[What the exercise asks] Exact wording is required: transcribe all the entries and leave the images out.

-*-*-

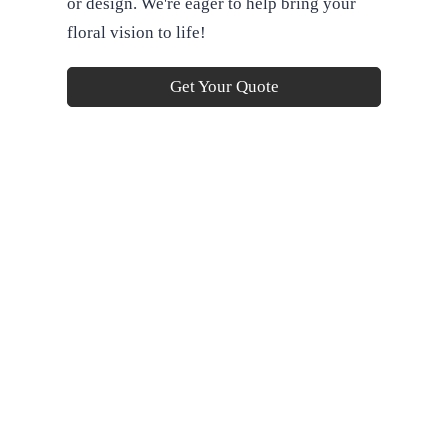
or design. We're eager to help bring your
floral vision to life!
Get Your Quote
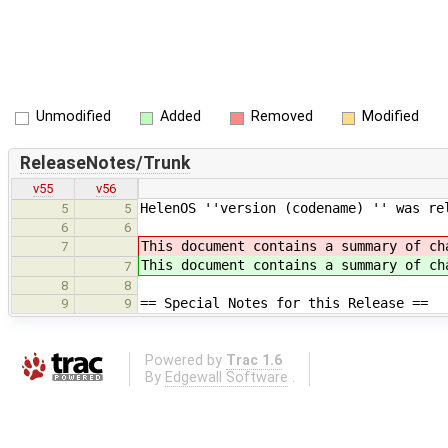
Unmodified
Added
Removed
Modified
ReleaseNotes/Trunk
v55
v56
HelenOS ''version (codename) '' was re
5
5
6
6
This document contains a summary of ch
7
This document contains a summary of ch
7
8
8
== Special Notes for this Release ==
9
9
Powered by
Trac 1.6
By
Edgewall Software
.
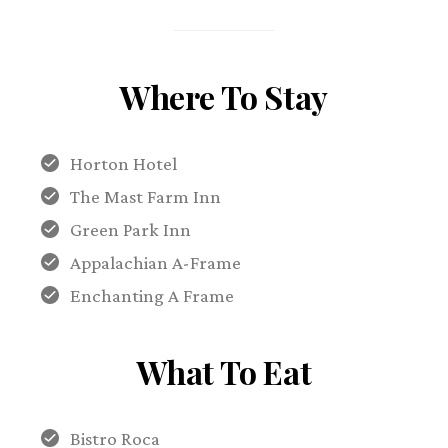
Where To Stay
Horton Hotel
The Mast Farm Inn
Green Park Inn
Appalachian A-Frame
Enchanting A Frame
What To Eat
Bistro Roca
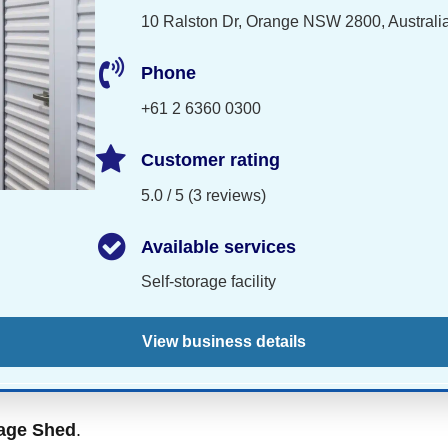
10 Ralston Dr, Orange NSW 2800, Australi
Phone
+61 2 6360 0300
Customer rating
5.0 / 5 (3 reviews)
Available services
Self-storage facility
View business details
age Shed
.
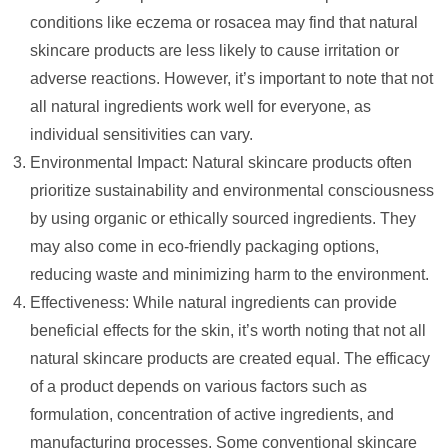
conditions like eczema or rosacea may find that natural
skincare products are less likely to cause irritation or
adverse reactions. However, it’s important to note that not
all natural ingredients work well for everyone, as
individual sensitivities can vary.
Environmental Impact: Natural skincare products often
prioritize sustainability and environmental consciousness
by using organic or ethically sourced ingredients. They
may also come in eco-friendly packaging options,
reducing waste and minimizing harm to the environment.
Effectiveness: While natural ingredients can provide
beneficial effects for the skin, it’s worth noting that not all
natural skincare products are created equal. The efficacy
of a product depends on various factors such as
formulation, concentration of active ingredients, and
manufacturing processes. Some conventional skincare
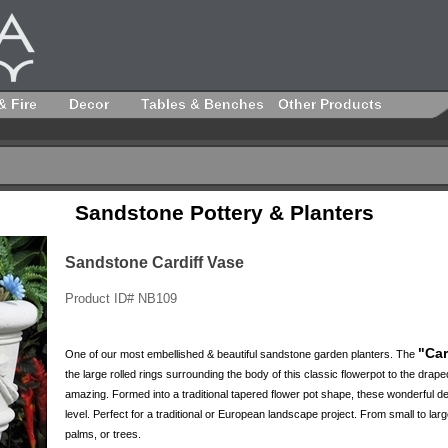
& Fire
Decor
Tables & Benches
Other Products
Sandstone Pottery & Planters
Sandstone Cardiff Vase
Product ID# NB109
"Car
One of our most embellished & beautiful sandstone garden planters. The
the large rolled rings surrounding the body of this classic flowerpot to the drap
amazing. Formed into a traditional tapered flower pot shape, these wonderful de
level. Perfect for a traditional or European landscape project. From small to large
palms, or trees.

-*-*-

[Solution]
or design. We're eager to help bring your
floral vision to life!
Get Your Quote
Unmodified
Added
Removed
Modified
ReleaseNotes/Trunk
v55
v56
HelenOS ''version (codename) '' was re
5
5
6
6
This document contains a summary of ch
7
This document contains a summary of ch
7
8
8
== Special Notes for this Release ==
9
9
Powered by
Trac 1.6
By
Edgewall Software
.
Where To Stay
Horton Hotel
The Mast Farm Inn
Green Park Inn
Appalachian A-Frame
Enchanting A Frame
What To Eat
Bistro Roca
10 Ralston Dr, Orange NSW 2800, Australi
Phone
+61 2 6360 0300
Customer rating
5.0 / 5 (3 reviews)
Available services
Self-storage facility
View business details
age Shed
.
conditions like eczema or rosacea may find that natural
skincare products are less likely to cause irritation or
adverse reactions. However, it’s important to note that not
all natural ingredients work well for everyone, as
individual sensitivities can vary.
Environmental Impact: Natural skincare products often
prioritize sustainability and environmental consciousness
by using organic or ethically sourced ingredients. They
may also come in eco-friendly packaging options,
reducing waste and minimizing harm to the environment.
Effectiveness: While natural ingredients can provide
beneficial effects for the skin, it’s worth noting that not all
natural skincare products are created equal. The efficacy
of a product depends on various factors such as
formulation, concentration of active ingredients, and
manufacturing processes. Some conventional skincare
& Fire
Decor
Tables & Benches
Other Products
Sandstone Pottery & Planters
Sandstone Cardiff Vase
Product ID# NB109
"Car
One of our most embellished & beautiful sandstone garden planters. The
the large rolled rings surrounding the body of this classic flowerpot to the drap
amazing. Formed into a traditional tapered flower pot shape, these wonderful de
level. Perfect for a traditional or European landscape project. From small to large
palms, or trees.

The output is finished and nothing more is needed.